For all the foregoing, the guilt of the appellant has been established
beyond reasonable doubt, with two mitigating circumstances in his favor,
that of plea of guilty and voluntary surrender. However these are offset by
the aggravating circumstances of evident premeditation and disregard of
respect due to the deceased. The crime of murder being punishable with
reclusion temporal in its maximum period to death (Art. 248, Revised Penal
Code), the penalty, pursuant to Article 248 in relation to Article 64 of the
Revised Penal Code, should be, as it is hereby, imposed in its medium
period, or reclusion perpetua.
The penalty of death imposed by the trial court is hereby modified and
reduced, as above indicated, to reclusion perpetua with accessories of the
law.
Costs against the accused.
SO ORDERED.
Fernando, Makasiar, Antonio, Fernandez and Aquino, JJ ., concur.
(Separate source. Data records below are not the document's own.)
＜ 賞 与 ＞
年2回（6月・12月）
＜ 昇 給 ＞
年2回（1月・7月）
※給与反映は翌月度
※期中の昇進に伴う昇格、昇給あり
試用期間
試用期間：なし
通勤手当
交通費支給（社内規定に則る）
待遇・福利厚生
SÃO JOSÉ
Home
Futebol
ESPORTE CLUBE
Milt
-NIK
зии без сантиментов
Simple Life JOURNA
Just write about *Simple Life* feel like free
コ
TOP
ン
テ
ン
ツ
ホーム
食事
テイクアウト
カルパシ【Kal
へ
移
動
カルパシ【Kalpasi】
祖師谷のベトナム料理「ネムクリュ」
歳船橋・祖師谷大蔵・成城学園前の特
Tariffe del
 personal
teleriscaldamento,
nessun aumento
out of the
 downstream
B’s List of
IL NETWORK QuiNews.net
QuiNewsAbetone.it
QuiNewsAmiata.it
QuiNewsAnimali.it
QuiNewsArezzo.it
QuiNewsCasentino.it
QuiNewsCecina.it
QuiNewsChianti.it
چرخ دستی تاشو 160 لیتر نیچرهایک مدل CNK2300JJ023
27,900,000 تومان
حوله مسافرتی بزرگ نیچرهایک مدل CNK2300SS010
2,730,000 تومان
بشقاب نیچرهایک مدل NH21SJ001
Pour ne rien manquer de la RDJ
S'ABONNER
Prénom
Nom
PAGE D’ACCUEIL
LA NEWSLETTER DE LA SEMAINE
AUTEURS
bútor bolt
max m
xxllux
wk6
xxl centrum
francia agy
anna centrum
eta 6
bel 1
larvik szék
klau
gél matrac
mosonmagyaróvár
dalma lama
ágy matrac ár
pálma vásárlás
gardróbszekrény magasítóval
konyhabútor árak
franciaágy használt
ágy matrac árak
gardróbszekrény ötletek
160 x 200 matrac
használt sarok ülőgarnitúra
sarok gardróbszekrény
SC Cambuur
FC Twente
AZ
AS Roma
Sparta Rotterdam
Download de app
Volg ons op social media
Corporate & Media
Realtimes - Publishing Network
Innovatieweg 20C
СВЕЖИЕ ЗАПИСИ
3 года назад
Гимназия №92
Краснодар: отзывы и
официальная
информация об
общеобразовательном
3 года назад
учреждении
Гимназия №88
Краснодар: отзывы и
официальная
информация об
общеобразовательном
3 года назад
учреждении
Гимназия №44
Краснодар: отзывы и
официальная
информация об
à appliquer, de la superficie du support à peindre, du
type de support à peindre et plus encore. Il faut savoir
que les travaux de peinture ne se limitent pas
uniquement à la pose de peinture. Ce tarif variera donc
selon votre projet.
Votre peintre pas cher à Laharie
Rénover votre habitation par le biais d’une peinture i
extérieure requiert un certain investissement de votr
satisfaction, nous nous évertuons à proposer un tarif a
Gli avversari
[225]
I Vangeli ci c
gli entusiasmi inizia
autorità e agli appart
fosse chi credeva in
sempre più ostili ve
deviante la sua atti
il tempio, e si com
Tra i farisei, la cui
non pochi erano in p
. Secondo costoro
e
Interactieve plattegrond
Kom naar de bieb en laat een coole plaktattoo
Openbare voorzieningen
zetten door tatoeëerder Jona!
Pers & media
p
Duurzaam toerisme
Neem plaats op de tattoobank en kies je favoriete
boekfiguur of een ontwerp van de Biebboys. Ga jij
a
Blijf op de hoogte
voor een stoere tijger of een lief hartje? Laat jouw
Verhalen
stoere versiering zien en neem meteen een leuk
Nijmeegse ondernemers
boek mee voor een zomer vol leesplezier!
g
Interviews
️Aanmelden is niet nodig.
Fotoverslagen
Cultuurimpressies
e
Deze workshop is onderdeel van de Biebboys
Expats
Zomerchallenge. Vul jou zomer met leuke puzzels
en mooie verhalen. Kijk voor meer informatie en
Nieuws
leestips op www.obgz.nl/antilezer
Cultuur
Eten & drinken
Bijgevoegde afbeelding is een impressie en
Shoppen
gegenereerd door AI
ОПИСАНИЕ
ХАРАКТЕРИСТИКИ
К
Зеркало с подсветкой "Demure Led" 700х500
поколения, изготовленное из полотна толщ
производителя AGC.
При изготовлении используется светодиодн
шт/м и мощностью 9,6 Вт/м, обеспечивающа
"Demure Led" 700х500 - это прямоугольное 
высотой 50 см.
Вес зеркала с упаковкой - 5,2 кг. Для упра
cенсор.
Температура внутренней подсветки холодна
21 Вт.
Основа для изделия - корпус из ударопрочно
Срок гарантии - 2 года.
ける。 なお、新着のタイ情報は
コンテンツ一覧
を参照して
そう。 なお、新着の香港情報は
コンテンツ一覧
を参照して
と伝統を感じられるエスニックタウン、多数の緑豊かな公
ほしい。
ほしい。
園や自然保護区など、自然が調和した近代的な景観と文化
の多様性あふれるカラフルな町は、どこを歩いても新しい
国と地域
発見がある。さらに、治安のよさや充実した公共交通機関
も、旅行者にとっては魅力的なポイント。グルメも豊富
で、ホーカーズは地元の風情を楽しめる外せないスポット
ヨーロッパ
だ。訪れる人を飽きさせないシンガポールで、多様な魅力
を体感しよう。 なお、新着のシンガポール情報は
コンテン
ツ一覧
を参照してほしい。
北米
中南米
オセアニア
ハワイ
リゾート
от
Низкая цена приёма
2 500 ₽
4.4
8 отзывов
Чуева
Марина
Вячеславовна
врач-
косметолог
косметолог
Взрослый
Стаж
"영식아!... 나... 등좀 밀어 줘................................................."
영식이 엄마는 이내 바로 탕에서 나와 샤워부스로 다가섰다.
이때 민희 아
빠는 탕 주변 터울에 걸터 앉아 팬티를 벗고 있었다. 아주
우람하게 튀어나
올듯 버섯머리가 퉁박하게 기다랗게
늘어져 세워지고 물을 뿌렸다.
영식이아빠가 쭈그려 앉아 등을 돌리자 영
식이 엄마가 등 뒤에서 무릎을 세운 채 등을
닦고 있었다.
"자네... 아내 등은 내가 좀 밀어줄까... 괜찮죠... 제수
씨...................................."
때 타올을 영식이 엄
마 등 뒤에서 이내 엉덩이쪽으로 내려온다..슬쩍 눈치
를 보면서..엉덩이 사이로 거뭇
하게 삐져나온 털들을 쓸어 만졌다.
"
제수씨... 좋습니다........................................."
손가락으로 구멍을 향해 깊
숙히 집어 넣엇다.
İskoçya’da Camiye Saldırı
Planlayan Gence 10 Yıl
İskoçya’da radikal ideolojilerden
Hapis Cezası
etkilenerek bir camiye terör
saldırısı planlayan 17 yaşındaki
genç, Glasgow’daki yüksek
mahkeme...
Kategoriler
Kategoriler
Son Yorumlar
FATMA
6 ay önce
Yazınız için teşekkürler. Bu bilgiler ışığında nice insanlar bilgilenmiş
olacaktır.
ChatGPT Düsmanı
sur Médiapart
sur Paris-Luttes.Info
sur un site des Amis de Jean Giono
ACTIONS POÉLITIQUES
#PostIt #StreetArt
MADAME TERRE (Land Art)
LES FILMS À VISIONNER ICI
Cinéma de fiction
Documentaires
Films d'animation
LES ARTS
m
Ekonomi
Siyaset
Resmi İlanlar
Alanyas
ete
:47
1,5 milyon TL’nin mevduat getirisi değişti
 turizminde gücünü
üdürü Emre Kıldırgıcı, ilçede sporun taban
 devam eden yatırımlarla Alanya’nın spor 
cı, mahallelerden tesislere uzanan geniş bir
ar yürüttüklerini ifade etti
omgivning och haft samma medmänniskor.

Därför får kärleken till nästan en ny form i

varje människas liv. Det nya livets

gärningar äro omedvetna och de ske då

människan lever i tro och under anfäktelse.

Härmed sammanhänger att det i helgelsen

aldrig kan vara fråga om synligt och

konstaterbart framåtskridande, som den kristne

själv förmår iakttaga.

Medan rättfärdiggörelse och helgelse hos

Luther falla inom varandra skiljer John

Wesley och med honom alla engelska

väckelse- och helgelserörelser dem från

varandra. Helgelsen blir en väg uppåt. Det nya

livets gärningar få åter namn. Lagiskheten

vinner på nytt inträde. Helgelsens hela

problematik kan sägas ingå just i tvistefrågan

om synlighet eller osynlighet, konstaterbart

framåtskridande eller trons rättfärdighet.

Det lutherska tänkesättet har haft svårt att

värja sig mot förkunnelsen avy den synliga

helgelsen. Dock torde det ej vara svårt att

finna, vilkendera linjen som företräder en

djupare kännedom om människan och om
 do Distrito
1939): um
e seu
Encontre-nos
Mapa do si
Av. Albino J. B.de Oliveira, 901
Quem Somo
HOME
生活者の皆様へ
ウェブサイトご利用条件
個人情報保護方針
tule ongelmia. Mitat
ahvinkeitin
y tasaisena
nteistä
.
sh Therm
Makalintal, C . J ., is on official leave.
Castro and Teehankee, JJ ., in the result.
Barredo, J .: I am of the opinion that the appellant should be credited
with the mitigating circumstance of vindication of a grave offense, hence the
penalty should be correspondingly lowered. In all other respects, I concur.
Muñoz Palma J .: I concur except for No. IV on the aggravating
circumstance of "disregard of rank" to which I disagree.